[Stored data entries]

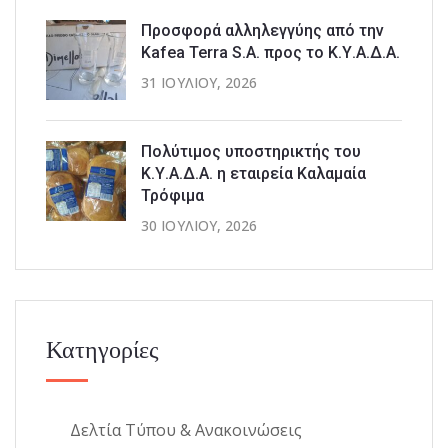
Προσφορά αλληλεγγύης από την
Kafea Terra S.A. προς το Κ.Υ.Α.Δ.Α.
31 ΙΟΥΛΊΟΥ, 2026
Πολύτιμος υποστηρικτής του
Κ.Υ.Α.Δ.Α. η εταιρεία Καλαμαία
Τρόφιμα
30 ΙΟΥΛΊΟΥ, 2026
Κατηγορίες
Δελτία Τύπου & Ανακοινώσεις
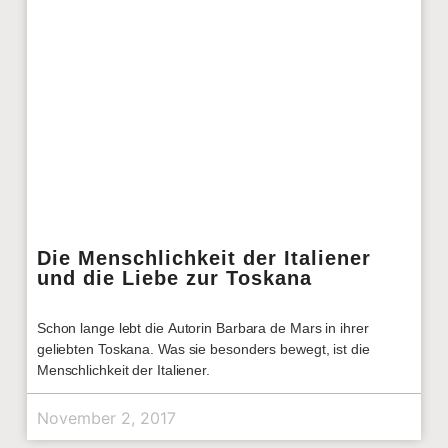
Die Menschlichkeit der Italiener
und die Liebe zur Toskana
Schon lange lebt die Autorin Barbara de Mars in ihrer
geliebten Toskana. Was sie besonders bewegt, ist die
Menschlichkeit der Italiener.
November 2, 2017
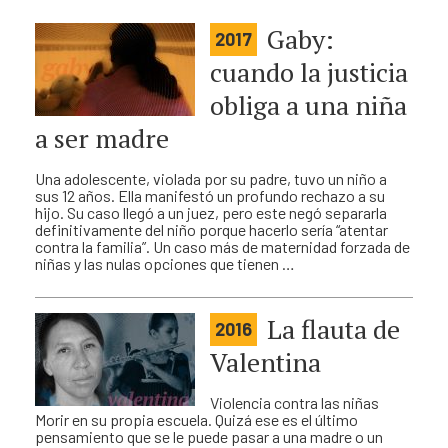
Gaby:
2017
cuando la justicia
obliga a una niña
a ser madre
Una adolescente, violada por su padre, tuvo un niño a
sus 12 años. Ella manifestó un profundo rechazo a su
hijo. Su caso llegó a un juez, pero este negó separarla
definitivamente del niño porque hacerlo sería “atentar
contra la familia”. Un caso más de maternidad forzada de
niñas y las nulas opciones que tienen …
La flauta de
2016
Valentina
Violencia contra las niñas
Morir en su propia escuela. Quizá ese es el último
pensamiento que se le puede pasar a una madre o un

EXERCISE PROMPT =>
Please transcribe, word for word, every line from the first line of the records above through the line containing "und die Liebe zur Toskana", and leave out any pictures.

RESULT =>
Προσφορά αλληλεγγύης από την
Kafea Terra S.A. προς το Κ.Υ.Α.Δ.Α.
31 ΙΟΥΛΊΟΥ, 2026
Πολύτιμος υποστηρικτής του
Κ.Υ.Α.Δ.Α. η εταιρεία Καλαμαία
Τρόφιμα
30 ΙΟΥΛΊΟΥ, 2026
Κατηγορίες
Δελτία Τύπου & Ανακοινώσεις
Die Menschlichkeit der Italiener
und die Liebe zur Toskana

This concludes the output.